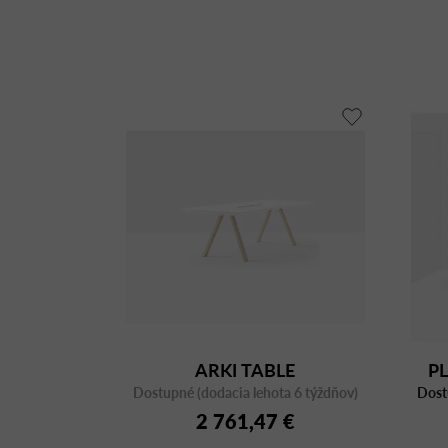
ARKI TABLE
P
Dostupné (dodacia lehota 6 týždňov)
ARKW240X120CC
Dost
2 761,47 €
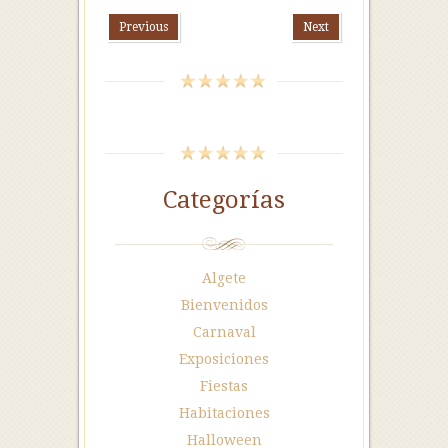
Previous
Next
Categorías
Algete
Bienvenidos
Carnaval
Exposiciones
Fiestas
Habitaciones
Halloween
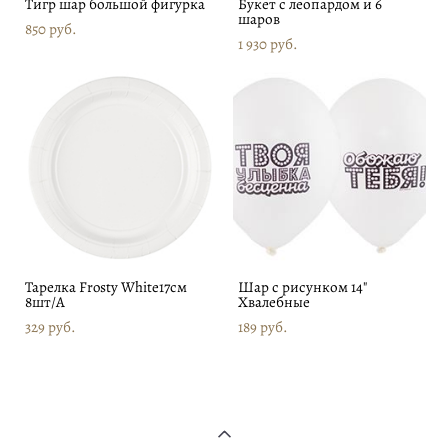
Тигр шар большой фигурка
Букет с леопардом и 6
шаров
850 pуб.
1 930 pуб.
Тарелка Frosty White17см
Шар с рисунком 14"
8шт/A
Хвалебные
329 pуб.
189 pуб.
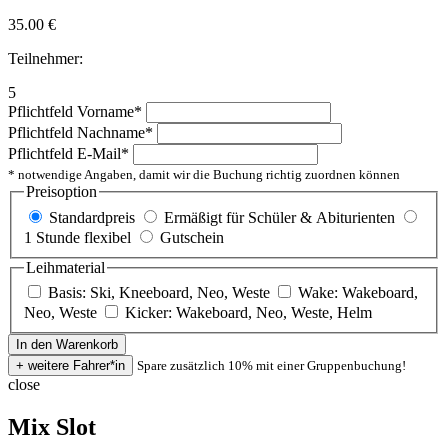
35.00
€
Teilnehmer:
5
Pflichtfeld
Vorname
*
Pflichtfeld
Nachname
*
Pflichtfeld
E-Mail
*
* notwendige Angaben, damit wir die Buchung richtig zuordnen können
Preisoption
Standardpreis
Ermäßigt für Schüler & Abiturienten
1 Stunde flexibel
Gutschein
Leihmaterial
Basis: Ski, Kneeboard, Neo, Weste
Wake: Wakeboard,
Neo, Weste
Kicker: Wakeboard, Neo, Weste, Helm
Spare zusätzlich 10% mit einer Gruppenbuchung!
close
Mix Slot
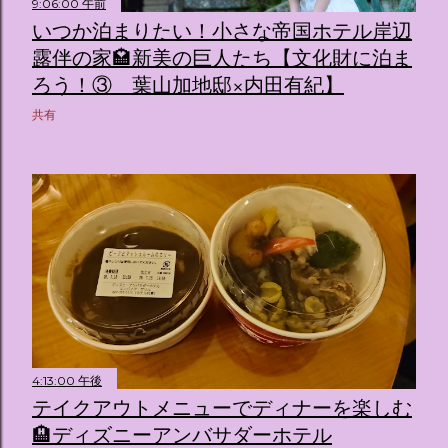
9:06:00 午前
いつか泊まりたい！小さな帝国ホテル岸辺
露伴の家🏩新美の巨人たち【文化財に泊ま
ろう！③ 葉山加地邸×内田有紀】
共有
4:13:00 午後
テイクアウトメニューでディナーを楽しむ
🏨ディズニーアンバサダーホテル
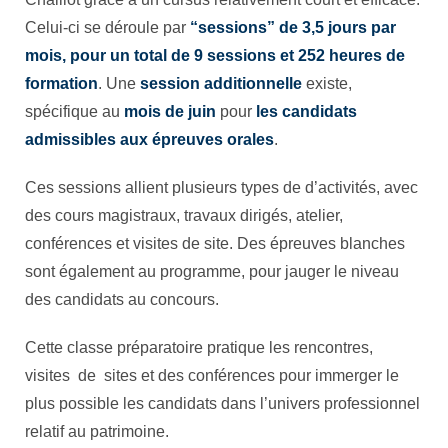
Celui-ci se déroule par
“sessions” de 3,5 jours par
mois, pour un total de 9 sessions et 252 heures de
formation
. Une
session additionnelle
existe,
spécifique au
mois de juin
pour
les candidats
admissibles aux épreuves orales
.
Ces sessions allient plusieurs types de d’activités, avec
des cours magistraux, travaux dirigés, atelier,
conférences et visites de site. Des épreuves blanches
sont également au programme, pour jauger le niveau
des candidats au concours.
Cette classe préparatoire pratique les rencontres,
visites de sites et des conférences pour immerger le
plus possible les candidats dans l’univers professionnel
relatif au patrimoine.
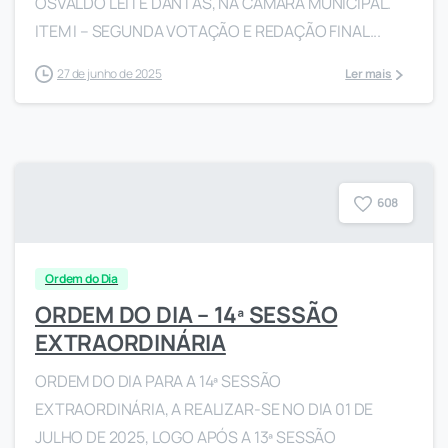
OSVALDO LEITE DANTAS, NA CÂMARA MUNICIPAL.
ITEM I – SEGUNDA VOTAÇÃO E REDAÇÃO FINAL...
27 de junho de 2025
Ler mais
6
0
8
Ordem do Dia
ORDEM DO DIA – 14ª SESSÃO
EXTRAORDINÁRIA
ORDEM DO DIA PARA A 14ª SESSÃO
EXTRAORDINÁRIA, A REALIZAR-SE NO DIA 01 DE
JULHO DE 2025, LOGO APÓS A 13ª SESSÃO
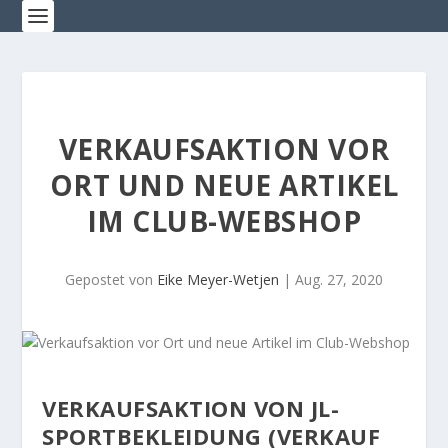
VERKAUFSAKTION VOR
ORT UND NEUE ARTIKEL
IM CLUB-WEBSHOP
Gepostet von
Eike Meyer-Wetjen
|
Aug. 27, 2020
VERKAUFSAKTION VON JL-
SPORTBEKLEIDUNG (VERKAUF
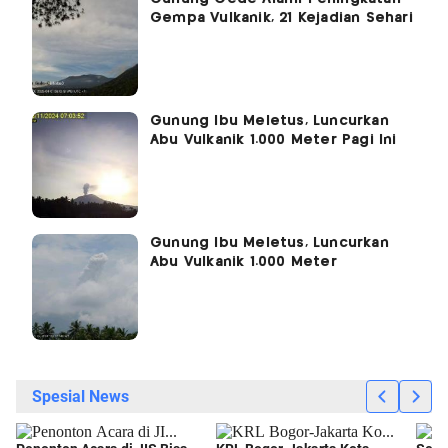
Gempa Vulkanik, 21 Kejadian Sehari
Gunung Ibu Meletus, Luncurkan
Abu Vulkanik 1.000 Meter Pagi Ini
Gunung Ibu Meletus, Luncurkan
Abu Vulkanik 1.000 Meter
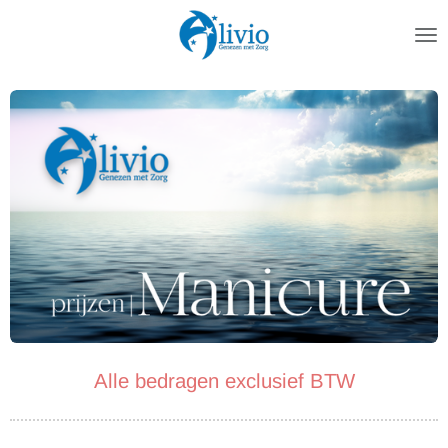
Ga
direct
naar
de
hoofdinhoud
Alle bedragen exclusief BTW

■ WHAT IS NEEDED
In the data above, which lines have "Meter"? Report each of them.

■ EXPECTED ANSWER
Abu Vulkanik 1.000 Meter Pagi Ini
Abu Vulkanik 1.000 Meter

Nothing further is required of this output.